> **Excerpted data**
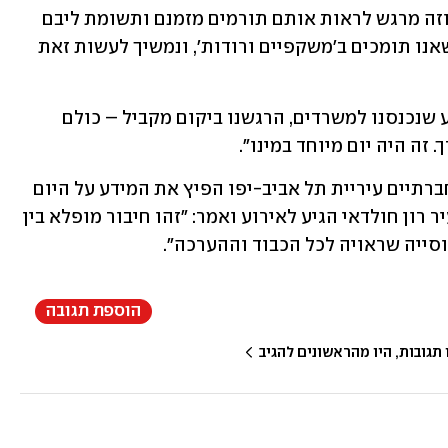
במעורבות החברתית של העובדים שלנו, וזה מרגש לראות אותם תורמים מזמנם ותשומת ליבם 
למען שורדי השואה. זו השנה השלישית שאנו תומכים ב'משקפיים ורודות', ונמשיך לעשות זאת 
הלן, שורדת שואה מצרפת, שיתפה: "ברגע שנכנסנו למשרדים, הרגשנו ביקום מקביל – כולם 
. זה היה יום מיוחד במינו".
תחום אזרחים ותיקים במינהל שירותים חברתיים עיריית תל אביב-יפו הפיץ את המידע על היום 
המרוכז דרך עובדות סוציאליות. ראש העיר רון חולדאי הגיע לאירוע ואמר: "זהו חיבור מופלא בין 
סייה שראויה לכל הכבוד וההערכה".
הוספת תגובה
גובות, היו מהראשונים להגיב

> **What you should do**
Please reprint the whole listing exactly and omit its pictures.

> **Exercise solution**
במעורבות החברתית של העובדים שלנו, וזה מרגש לראות אותם תורמים מזמנם ותשומת ליבם 
למען שורדי השואה. זו השנה השלישית שאנו תומכים ב'משקפיים ורודות', ונמשיך לעשות זאת 
הלן, שורדת שואה מצרפת, שיתפה: "ברגע שנכנסנו למשרדים, הרגשנו ביקום מקביל – כולם 
. זה היה יום מיוחד במינו".
תחום אזרחים ותיקים במינהל שירותים חברתיים עיריית תל אביב-יפו הפיץ את המידע על היום 
המרוכז דרך עובדות סוציאליות. ראש העיר רון חולדאי הגיע לאירוע ואמר: "זהו חיבור מופלא בין 
סייה שראויה לכל הכבוד וההערכה".
הוספת תגובה
גובות, היו מהראשונים להגיב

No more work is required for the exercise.